The Earthquake and the FX Market

December 6th, 2014


The tragedy in Japan is only just now beginning to be understood as various reports come in of thousands of deaths, massive flooding, and nuclear facilities that are in danger. Because of this, traders will have to be pragmatic as far as how they approach the FX markets, especially when it comes to the Yen.

While you might be thinking it would cause the value of the Yen to fall, the truth is the opposite. The Yen is a currency that tends to be sent around the world, and many funds use it to bankroll their operations around the globe. This is the reason why the value of the currency will rise; they will start to bring that money home.

Also, it should be noted that the government is about to put a lot of money to work, and aid is coming in from worldwide allies. This aid will have to be converted to Japanese assets, which means Japanese Yen. The conversion will be brutal, and the Yen will certainly rise in this environment.

However, it should be noted that the Bank of Japan will be looking for ways to cut the rate climb, as cheap money is needed to bankroll all of the various construction projects that will be needed around the island. Although it seems counterintuitive, this disaster will actually be somewhat simulative for the Japanese economy.

For the foreseeable future, there is going to be money flowing into Japan, and this will ensure that the Yen starts to rise in value as converting to it is a must for all of the various agencies and governments that are involved. This creates artificial demand for the currency, but the markets won’t mind, they will simply buy Yen until the crisis is over. Unfortunately for Japan, it will be a while before that is true.
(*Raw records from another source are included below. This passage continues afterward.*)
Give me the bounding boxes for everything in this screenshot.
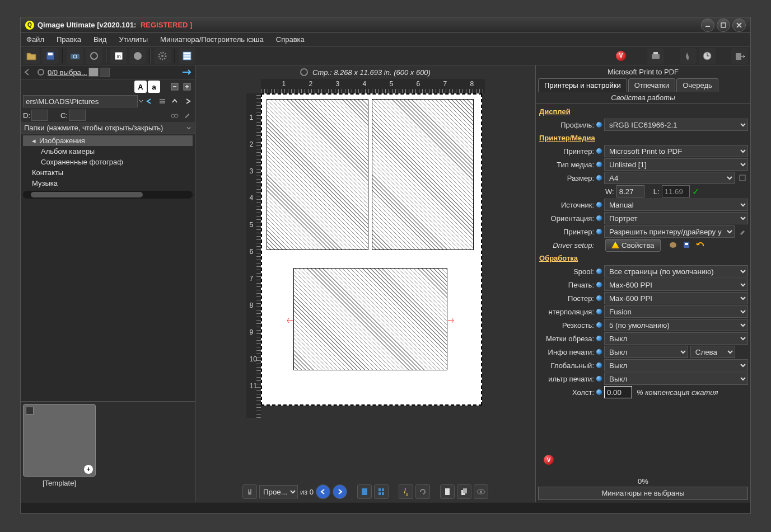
export-icon[interactable] bbox=[731, 48, 748, 64]
info-dot-icon[interactable] bbox=[596, 175, 602, 181]
menu-view[interactable]: Вид bbox=[91, 34, 109, 45]
binoculars-icon[interactable] bbox=[169, 110, 180, 121]
flame-icon[interactable] bbox=[680, 48, 697, 64]
drive-c-input[interactable] bbox=[69, 110, 86, 121]
tools-icon[interactable] bbox=[737, 226, 748, 237]
menu-utils[interactable]: Утилиты bbox=[116, 34, 150, 45]
palette-icon[interactable] bbox=[667, 239, 679, 251]
hand-icon[interactable] bbox=[242, 484, 257, 499]
nav-forward-icon[interactable] bbox=[181, 96, 193, 107]
info-dot-icon[interactable] bbox=[596, 269, 602, 274]
refresh-icon[interactable] bbox=[86, 48, 102, 64]
info-dot-icon[interactable] bbox=[596, 122, 602, 128]
in-icon[interactable]: In bbox=[110, 48, 127, 64]
layout-box-3[interactable] bbox=[293, 268, 447, 370]
tree-scrollbar[interactable] bbox=[23, 191, 193, 199]
width-input[interactable] bbox=[616, 185, 644, 197]
nav-up-icon[interactable] bbox=[169, 96, 180, 107]
tree-item[interactable]: Сохраненные фотограф bbox=[23, 157, 193, 167]
rotate-icon[interactable] bbox=[415, 484, 430, 499]
info-dot-icon[interactable] bbox=[596, 295, 602, 301]
a-dotted-icon[interactable]: A bbox=[134, 81, 147, 93]
path-dropdown-icon[interactable] bbox=[139, 97, 143, 105]
menu-thumb[interactable]: Миниатюра/Построитель кэша bbox=[158, 34, 266, 45]
minus-icon[interactable] bbox=[169, 81, 180, 92]
length-input[interactable] bbox=[662, 185, 690, 197]
info-dot-icon[interactable] bbox=[596, 229, 602, 234]
close-button[interactable] bbox=[732, 18, 746, 32]
orient-select[interactable]: Портрет bbox=[604, 212, 748, 224]
folder-tree-header[interactable]: Папки (нажмите, чтобы открыть/закрыть) bbox=[21, 122, 195, 134]
tab-prints[interactable]: Отпечатки bbox=[628, 78, 676, 92]
v-badge-icon[interactable]: V bbox=[616, 51, 626, 61]
path-input[interactable] bbox=[23, 95, 138, 107]
circle-icon[interactable] bbox=[35, 67, 46, 78]
thumb-add-icon[interactable]: + bbox=[84, 465, 93, 474]
history-back-icon[interactable] bbox=[23, 67, 34, 78]
info-dot-icon[interactable] bbox=[596, 162, 602, 167]
undo-icon[interactable] bbox=[694, 239, 705, 251]
save-icon[interactable] bbox=[42, 48, 59, 64]
thumbnails-status[interactable]: Миниатюры не выбраны bbox=[538, 487, 748, 500]
profile-select[interactable]: sRGB IEC61966-2.1 bbox=[604, 119, 748, 131]
gray-square-1[interactable] bbox=[88, 68, 99, 77]
page-select[interactable]: Прое... bbox=[259, 485, 298, 498]
info-dot-icon[interactable] bbox=[596, 148, 602, 154]
doc-icon[interactable] bbox=[440, 484, 455, 499]
open-folder-icon[interactable] bbox=[23, 48, 40, 64]
maximize-button[interactable] bbox=[717, 18, 730, 32]
layout-single-icon[interactable] bbox=[357, 484, 372, 499]
size-select[interactable]: A4 bbox=[604, 172, 735, 184]
unit-icon[interactable] bbox=[129, 48, 146, 64]
driver-properties-button[interactable]: Свойства bbox=[605, 239, 661, 252]
resize-left-icon[interactable] bbox=[286, 318, 294, 323]
printinfo-select[interactable]: Выкл bbox=[604, 346, 688, 358]
save-small-icon[interactable] bbox=[681, 239, 692, 251]
tab-printers[interactable]: Принтеры и настройки bbox=[538, 78, 627, 92]
menu-help[interactable]: Справка bbox=[274, 34, 307, 45]
menu-file[interactable]: Файл bbox=[24, 34, 46, 45]
doc-copy-icon[interactable] bbox=[457, 484, 471, 499]
interp-select[interactable]: Fusion bbox=[604, 305, 748, 318]
info-dot-icon[interactable] bbox=[596, 349, 602, 355]
page-preview[interactable] bbox=[261, 93, 482, 406]
layout-box-1[interactable] bbox=[267, 99, 368, 250]
info-dot-icon[interactable] bbox=[596, 336, 602, 341]
info-dot-icon[interactable] bbox=[596, 309, 602, 314]
canvas-input[interactable] bbox=[604, 386, 632, 398]
page-next-icon[interactable] bbox=[333, 484, 347, 499]
printinfo-side-select[interactable]: Слева bbox=[690, 346, 735, 358]
cropmarks-select[interactable]: Выкл bbox=[604, 332, 748, 345]
table-icon[interactable] bbox=[179, 48, 195, 64]
tree-item-images[interactable]: ◂Изображения bbox=[23, 135, 193, 146]
info-dot-icon[interactable] bbox=[596, 376, 602, 382]
print-icon[interactable] bbox=[647, 48, 664, 64]
template-thumbnail[interactable]: + bbox=[23, 404, 96, 477]
eye-icon[interactable] bbox=[474, 484, 488, 499]
filter-select[interactable]: Выкл bbox=[604, 373, 748, 385]
printer-mode-select[interactable]: Разрешить принтеру/драйверу у bbox=[604, 225, 735, 238]
sharpness-select[interactable]: 5 (по умолчанию) bbox=[604, 319, 748, 331]
clock-icon[interactable] bbox=[699, 48, 716, 64]
printer-select[interactable]: Microsoft Print to PDF bbox=[604, 145, 748, 157]
text-is-icon[interactable]: Is bbox=[399, 484, 413, 499]
size-detail-icon[interactable] bbox=[737, 172, 748, 183]
forward-arrow-icon[interactable] bbox=[181, 67, 193, 78]
source-select[interactable]: Manual bbox=[604, 199, 748, 211]
a-icon[interactable]: a bbox=[148, 81, 160, 93]
global-select[interactable]: Выкл bbox=[604, 359, 748, 371]
gear-icon[interactable] bbox=[154, 48, 171, 64]
dark-square[interactable] bbox=[100, 68, 110, 77]
tree-item[interactable]: Музыка bbox=[23, 178, 193, 189]
poster-select[interactable]: Max-600 PPI bbox=[604, 292, 748, 304]
drive-d-input[interactable] bbox=[31, 110, 48, 121]
layout-box-2[interactable] bbox=[372, 99, 474, 250]
minimize-button[interactable] bbox=[701, 18, 714, 32]
info-dot-icon[interactable] bbox=[596, 389, 602, 395]
plus-icon[interactable] bbox=[181, 81, 193, 92]
nav-back-icon[interactable] bbox=[144, 96, 156, 107]
tree-item[interactable]: Альбом камеры bbox=[23, 146, 193, 157]
info-dot-icon[interactable] bbox=[596, 282, 602, 288]
info-dot-icon[interactable] bbox=[596, 215, 602, 221]
info-dot-icon[interactable] bbox=[596, 202, 602, 208]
In some ways, the winner in all of this is going to be the Euro, as there had been some rather inquisitive minds asking questions of its sovereign debt. (Again.) But with the market suddenly having to shift focus, this might have bought Europe some time to get its fiscal house in order as the world ignores it.

No matter what happens, one thing is for sure: the markets are going to be very volatile in the near term in many currency pairs, but especially so in pairs that involved the Yen.